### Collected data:
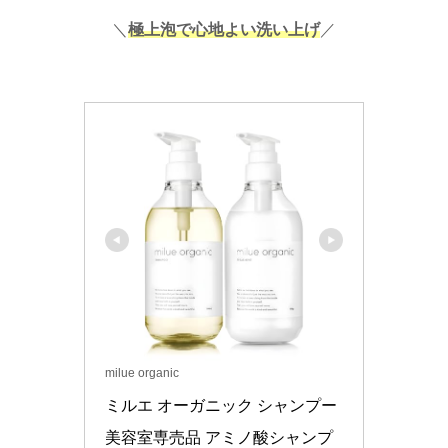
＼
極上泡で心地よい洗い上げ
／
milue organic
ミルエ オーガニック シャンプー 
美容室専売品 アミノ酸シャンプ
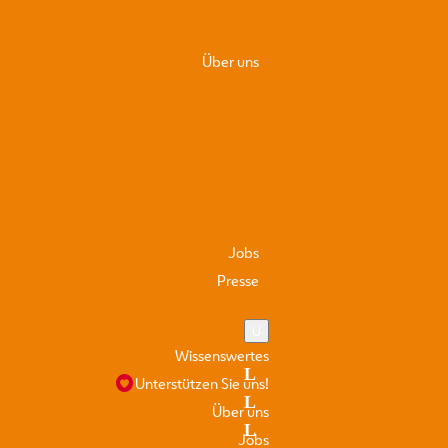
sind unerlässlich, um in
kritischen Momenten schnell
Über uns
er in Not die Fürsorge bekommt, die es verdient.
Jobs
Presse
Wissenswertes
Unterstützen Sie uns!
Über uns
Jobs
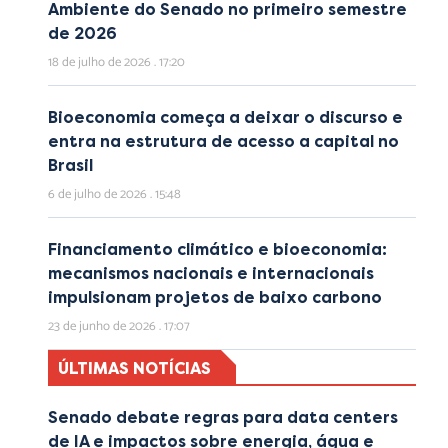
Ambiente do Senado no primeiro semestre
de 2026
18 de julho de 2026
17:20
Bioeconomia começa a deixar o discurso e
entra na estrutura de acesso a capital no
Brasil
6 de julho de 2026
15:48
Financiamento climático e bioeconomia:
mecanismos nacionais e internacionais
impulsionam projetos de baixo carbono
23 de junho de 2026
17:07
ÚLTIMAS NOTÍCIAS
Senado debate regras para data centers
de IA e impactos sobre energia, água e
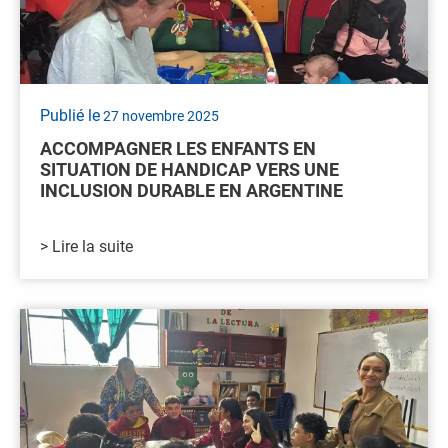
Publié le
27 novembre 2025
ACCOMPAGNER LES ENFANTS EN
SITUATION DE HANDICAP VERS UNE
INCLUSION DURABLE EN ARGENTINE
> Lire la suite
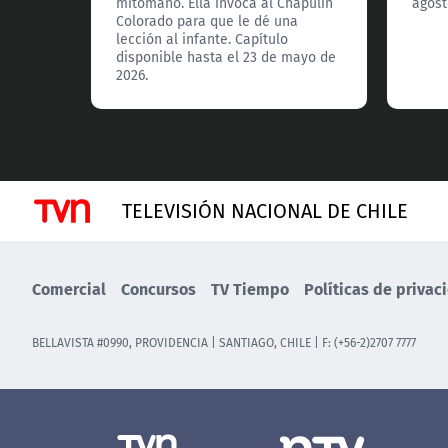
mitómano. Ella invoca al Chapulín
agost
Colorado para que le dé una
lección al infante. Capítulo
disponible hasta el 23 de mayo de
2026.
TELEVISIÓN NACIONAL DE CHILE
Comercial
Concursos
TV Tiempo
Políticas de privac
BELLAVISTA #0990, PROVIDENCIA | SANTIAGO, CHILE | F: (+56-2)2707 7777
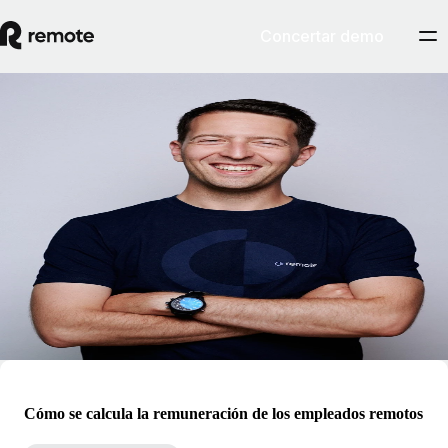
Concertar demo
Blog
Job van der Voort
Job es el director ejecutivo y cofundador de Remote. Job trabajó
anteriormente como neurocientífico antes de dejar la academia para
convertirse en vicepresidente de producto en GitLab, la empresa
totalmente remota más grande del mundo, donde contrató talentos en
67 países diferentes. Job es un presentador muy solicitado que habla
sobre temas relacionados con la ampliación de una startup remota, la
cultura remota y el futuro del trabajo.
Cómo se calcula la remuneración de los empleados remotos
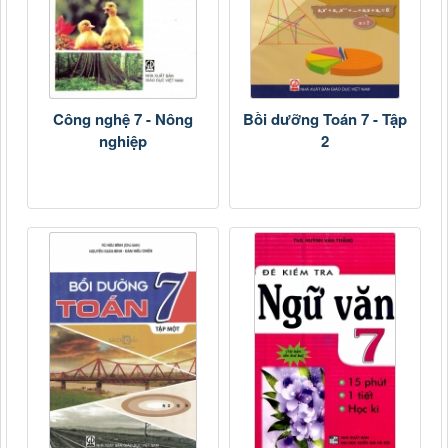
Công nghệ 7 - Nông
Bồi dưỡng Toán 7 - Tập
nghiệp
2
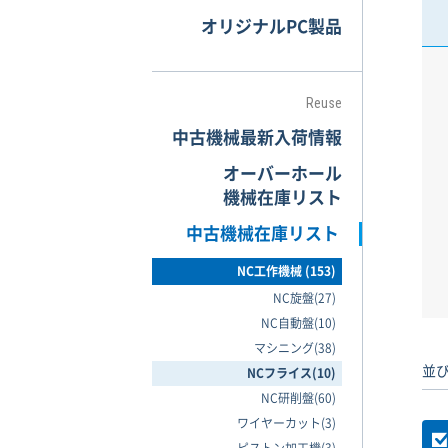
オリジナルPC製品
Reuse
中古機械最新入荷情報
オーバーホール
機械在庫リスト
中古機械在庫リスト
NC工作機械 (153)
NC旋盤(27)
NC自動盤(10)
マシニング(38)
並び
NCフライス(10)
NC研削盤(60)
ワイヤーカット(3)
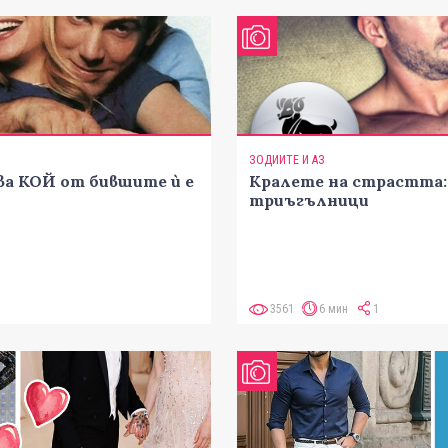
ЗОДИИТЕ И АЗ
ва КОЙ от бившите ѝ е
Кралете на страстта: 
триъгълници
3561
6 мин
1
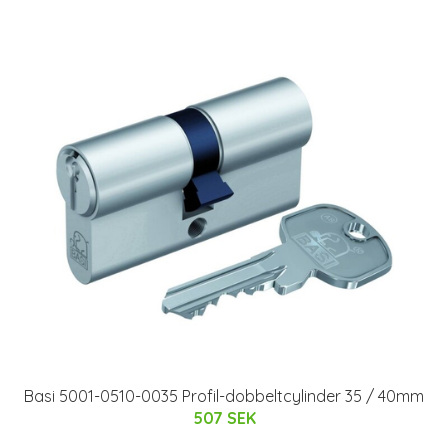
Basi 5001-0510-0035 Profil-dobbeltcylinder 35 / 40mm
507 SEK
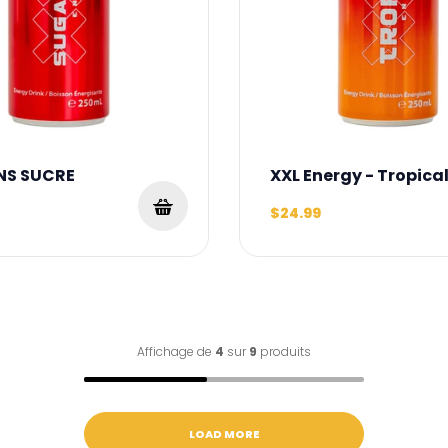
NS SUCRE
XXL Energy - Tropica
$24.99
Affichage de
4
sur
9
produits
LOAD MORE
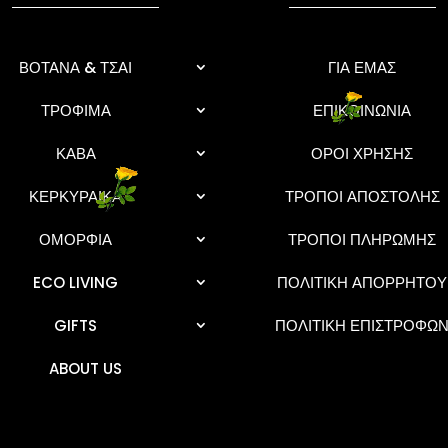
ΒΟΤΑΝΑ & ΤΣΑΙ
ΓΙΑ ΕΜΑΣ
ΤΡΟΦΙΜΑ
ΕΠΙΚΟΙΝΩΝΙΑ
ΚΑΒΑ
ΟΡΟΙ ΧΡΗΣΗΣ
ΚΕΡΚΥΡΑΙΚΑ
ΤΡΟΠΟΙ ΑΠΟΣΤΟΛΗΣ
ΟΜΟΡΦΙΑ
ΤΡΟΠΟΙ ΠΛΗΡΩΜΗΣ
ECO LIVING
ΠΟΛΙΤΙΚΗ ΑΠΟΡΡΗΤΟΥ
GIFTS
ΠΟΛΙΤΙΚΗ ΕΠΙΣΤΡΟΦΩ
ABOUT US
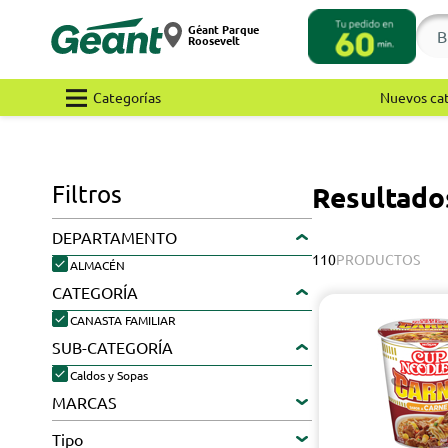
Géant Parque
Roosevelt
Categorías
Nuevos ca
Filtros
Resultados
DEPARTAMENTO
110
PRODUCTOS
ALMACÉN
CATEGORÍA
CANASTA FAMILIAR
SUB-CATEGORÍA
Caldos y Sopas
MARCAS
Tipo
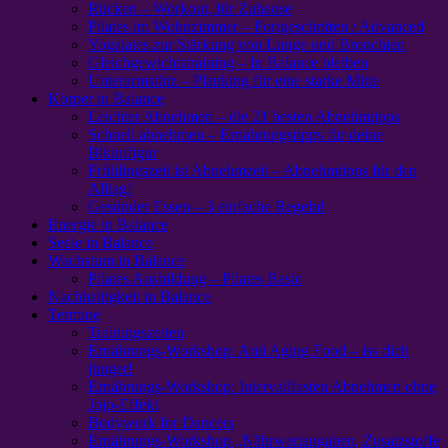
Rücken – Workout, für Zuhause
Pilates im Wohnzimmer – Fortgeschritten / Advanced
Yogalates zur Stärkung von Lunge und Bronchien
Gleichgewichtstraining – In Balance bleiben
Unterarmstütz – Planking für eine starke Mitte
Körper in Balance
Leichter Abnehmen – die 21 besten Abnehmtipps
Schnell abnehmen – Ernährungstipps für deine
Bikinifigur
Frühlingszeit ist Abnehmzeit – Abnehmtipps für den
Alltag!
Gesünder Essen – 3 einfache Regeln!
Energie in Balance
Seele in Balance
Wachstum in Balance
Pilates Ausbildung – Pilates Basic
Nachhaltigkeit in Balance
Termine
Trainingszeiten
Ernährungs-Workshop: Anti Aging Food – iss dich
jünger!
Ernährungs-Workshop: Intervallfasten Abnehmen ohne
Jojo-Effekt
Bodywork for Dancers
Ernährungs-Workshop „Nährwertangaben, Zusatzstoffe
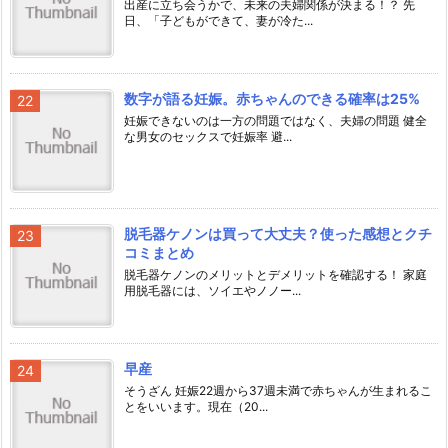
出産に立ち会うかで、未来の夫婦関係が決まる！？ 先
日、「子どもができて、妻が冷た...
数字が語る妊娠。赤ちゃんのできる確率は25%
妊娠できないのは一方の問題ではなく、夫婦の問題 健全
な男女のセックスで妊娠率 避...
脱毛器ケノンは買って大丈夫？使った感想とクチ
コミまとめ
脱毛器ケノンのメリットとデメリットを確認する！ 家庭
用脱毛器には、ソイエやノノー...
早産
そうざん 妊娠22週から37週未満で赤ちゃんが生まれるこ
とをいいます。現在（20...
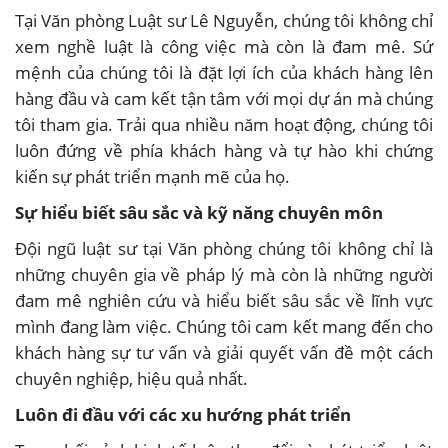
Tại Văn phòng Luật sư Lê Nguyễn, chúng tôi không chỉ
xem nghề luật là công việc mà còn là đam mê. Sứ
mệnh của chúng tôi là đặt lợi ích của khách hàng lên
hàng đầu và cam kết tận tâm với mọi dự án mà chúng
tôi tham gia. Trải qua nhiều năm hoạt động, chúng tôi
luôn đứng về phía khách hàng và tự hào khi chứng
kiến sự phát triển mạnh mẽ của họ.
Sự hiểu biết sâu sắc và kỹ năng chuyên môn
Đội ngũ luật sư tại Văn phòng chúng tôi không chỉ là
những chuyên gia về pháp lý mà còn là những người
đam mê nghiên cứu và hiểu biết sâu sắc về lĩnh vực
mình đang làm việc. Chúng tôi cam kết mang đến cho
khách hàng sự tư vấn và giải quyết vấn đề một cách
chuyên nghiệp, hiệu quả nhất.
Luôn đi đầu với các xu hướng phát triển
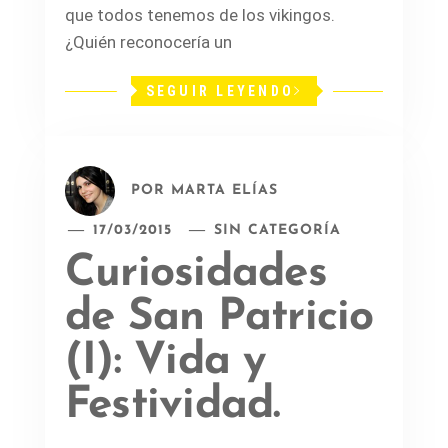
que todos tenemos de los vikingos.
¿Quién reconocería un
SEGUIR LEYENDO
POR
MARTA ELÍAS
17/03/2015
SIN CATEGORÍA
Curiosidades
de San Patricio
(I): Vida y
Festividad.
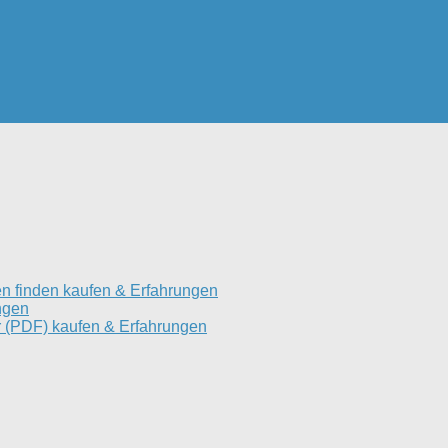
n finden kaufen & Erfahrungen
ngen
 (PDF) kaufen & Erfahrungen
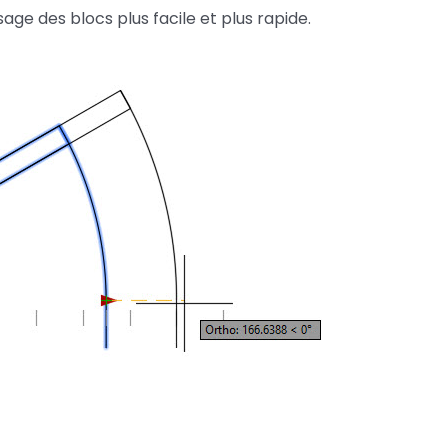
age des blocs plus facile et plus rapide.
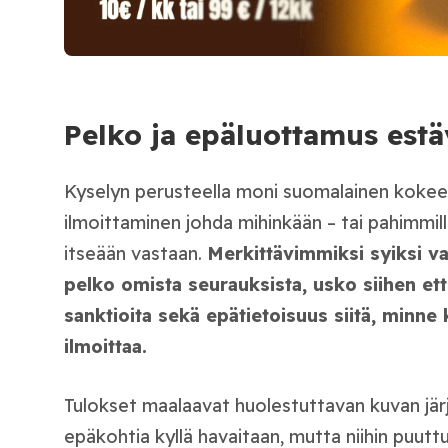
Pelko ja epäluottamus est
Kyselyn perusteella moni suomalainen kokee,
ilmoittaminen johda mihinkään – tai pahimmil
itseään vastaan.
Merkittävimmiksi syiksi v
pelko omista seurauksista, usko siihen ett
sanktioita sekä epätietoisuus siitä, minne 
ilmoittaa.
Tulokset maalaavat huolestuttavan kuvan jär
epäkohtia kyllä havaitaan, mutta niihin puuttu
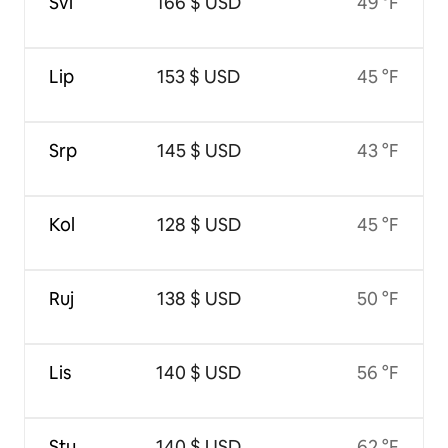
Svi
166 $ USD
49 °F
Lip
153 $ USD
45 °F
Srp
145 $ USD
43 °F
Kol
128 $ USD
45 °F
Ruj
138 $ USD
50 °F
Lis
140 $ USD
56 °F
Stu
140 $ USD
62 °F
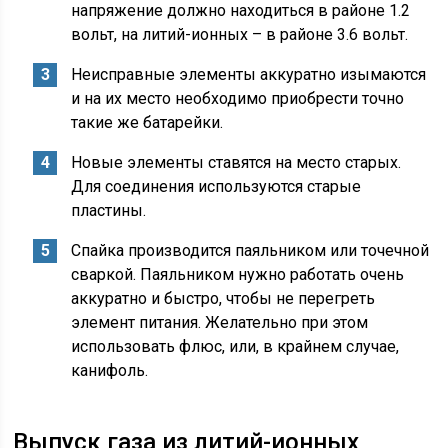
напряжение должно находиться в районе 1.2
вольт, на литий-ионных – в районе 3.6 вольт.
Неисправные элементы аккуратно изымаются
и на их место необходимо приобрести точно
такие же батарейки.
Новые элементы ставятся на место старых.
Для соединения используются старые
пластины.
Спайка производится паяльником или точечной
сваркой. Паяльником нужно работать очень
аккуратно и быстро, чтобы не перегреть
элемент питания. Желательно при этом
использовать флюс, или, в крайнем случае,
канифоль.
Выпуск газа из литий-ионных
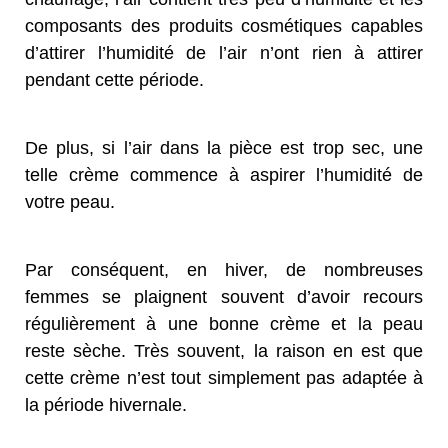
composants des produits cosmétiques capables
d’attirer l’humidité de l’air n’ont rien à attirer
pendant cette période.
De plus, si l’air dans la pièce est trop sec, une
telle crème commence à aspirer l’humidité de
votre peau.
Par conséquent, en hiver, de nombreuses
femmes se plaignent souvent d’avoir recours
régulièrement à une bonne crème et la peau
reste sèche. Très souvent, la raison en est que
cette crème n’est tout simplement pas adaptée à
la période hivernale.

### YOUR INSTRUCTIONS:
The range runs from the line with "d’attirer l’humidité de" to the last line of the entries above, both included. Restate it word for word.

### ANSWER BOX:
d’attirer l’humidité de l’air n’ont rien à attirer
pendant cette période.
De plus, si l’air dans la pièce est trop sec, une
telle crème commence à aspirer l’humidité de
votre peau.
Par conséquent, en hiver, de nombreuses
femmes se plaignent souvent d’avoir recours
régulièrement à une bonne crème et la peau
reste sèche. Très souvent, la raison en est que
cette crème n’est tout simplement pas adaptée à
la période hivernale.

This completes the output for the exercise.